Limitations With Current SOTA Models
Pretrained language models are now ubiquitous in Natural Language Processing. Despite their success, most available models have either been trained on English data or on concatenating data in multiple languages.
The contribution of other languages, especially Indian regional languages in most of these models is almost negligible.
Apart from this, finance specific BERT model FinBERT for finance already exists. This is a very good model to start with. However, it has a few issues.
The model uses less data and does not include finance-related pages on Wikipedia.
Customer communication (feedback, calls, reviews) which is essential data for FinTech, financial books, and reports are also missing. But the major skip for us is that it does not support Indian regional languages.
And because of this very reason, we have to rely on other SOTA multilingual models like BERT, RoBERTa etc, to fine-tune our use cases.
We also regularly try IndicBERT and MuRIL in our projects, but surprisingly, we’ve got weak results with them in many experiments compared to BERT and RoBERTa models. And we are yet to investigate the reason for the same.
Why Did We Pretrain?
At Yubi, we collected more than 220 GB of text data by scrapping public fintech-related websites in English and Indian regional languages. We also had a lot of financial reports and pdfs along with customer communication data in the form of telephonic communication, reviews, and comments.
We also added English Wikipedia data in the mix to make sure we are not missing anything during scrapping. So it makes more sense to train from scratch, rather than to fine-tune previous SOTA models.
Apart from that, we wanted to be practical and wanted the model to run on CPUs with as much less inference latency as possible. So, we opted to reduce the original RoBERTa architecture from 12 encoders to just 4 and also changed many other parameters along the way, including the number of attention heads, attention-layer size, peak-learning rate etc.
Hence, we called the current version of the model YubiBERT-micro-encoder4. We have also trained the language model with 8 encoders and call it, YubiBERT-small-encoder8.
In creating the language model, we have created our own Tokenizer using the Sentencepiece library compared to some SOTA model’s tokenizers. The current token size is ~100k and it supports r the following languages – English, Indian-English, Hindi, Assamese, Bengali, Gujarati, Kannada, Malayalam, Oriya, Punjabi, Tamil, Telugu, Urdu, Nepali, and Marathi.
Please note that both YubiBERT and YubiTokenizer models are trained with lower-cased text. We have also realised that SentencePiece models cannot be used directly in HuggingFace training modules because of portability issues. Hence, we had to create HuggingFace supported tokenizer versions so that anyone can use them in the model training pipeline.
Results on Downstream Fintech Task
As we focus on solving problems for Yubi, the FinTech industry using GLUE tasks does not make sense.

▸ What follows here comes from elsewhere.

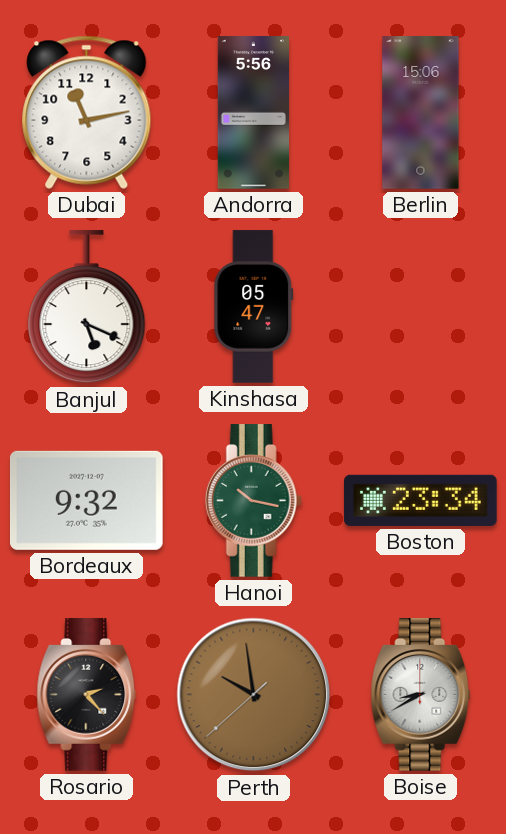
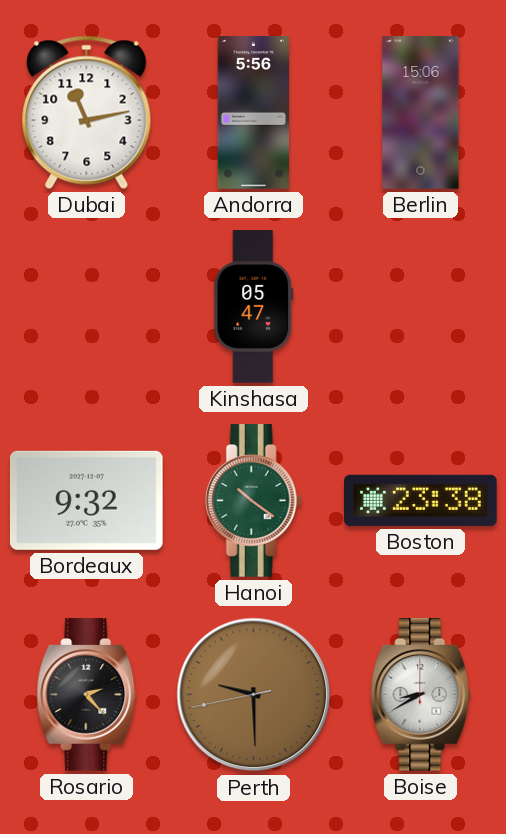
Banjul: 5:19 -> none
Hanoi: 10:17 -> 10:21
Boston: 23:34 -> 23:38
Perth: 9:58 -> 9:29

So we decided to test our own problems/projects and compare them with the best approach we previously had.
Some of these are sample tasks created just to validate models. Each fine-tuning with YubiBERT took 30 mins on g4dn.xlarge instance, including data pre-processing steps. Inference times are just a few milliseconds.

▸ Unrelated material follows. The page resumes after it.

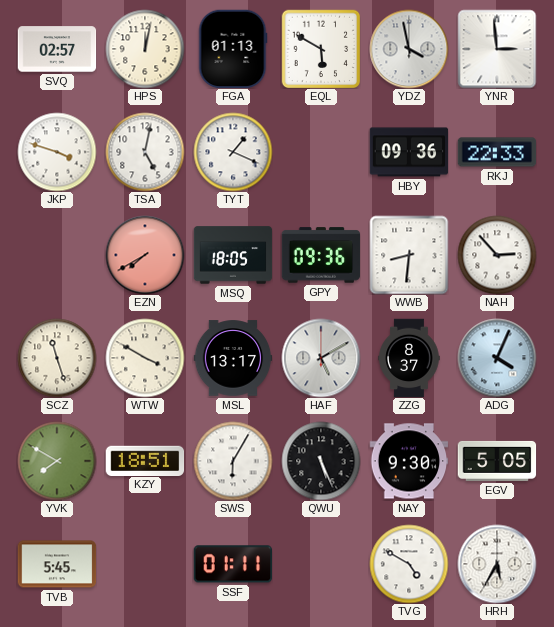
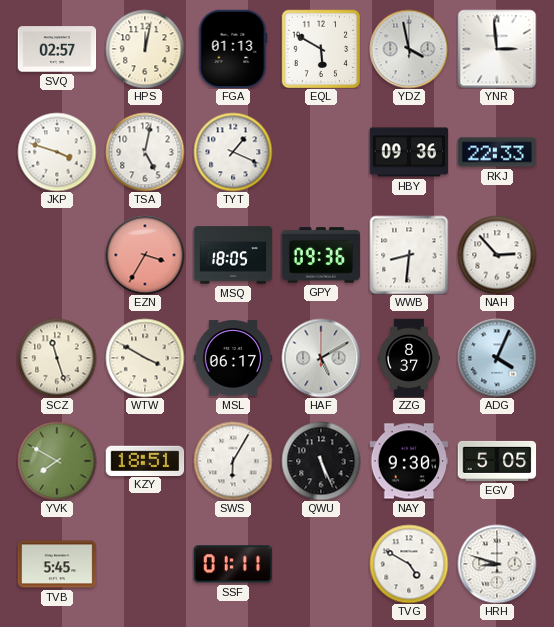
EZN: 7:40 -> 3:35
MSL: 13:17 -> 06:17
HRH: 5:35 -> 8:48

Also, we were evaluating the best approach for each project, instead of just one or a few selected SOTA models.
|Task||Description||YubiBERT fine-tuned model validation accuracy||Previous best model validation accuracy|
|Intent Detection Multilingual||A task of detecting intent after speech-2-text.||~91% (after 8 epochs)||~87% (using Multilingual SentenceBERT and XLMR)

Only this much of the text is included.